Gods of the Multiplex: Pop Culture Magick, Egregores, and the Collective Unconscious
- 4 days ago
- 6 min read

Introduction: The Modern Myth
Summer has finally arrived in Switzerland. Last night, I was sitting on a friend’s balcony; the air was still warm as the twilight deepened. Over a cozy cup of tea, our conversation drifted through a dozen different topics until it naturally settled on the stars becoming visible in the darkening night sky. We began talking about constellations, ancient deities, and traditions—tracing the lines back to the ways humanity has always searched for meaning.
When we think beyond today’s familiar monotheistic belief systems and look at these ancient pantheons—Zeus, Odin, or the moss-covered, wild altars of Cernunnos—many of us tend to view them as beautiful, dusty relics of a distant past. We assume that our capacity for deep, mythical awe somehow died when we traded stone circles for modern steel and glass. But yesterday, as we sat there looking down at the distant glow of the city below, it became clear to me once again: humanity’s hunger for myth did not simply vanish with the rise of the modern world. It has simply adapted to the times.

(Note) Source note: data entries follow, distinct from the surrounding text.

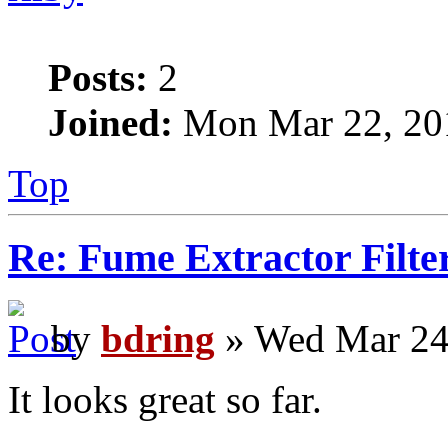
Posts:
2
Joined:
Mon Mar 22, 20
Top
Re: Fume Extractor Filte
by
bdring
» Wed Mar 24
It looks great so far.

Today, this longing lives on in the soft, blue glow of our screens, in the crowded sanctuary of a midnight movie premiere, and in the quiet hours of the night when we lose ourselves in fictional worlds. At this very moment, millions of people worldwide are simultaneously directing intense streams of emotional, mental, and creative energy toward universes that exist only in the imagination. We weep for characters made of light and shadow; we find our own hidden strength mirrored in their fictional struggles.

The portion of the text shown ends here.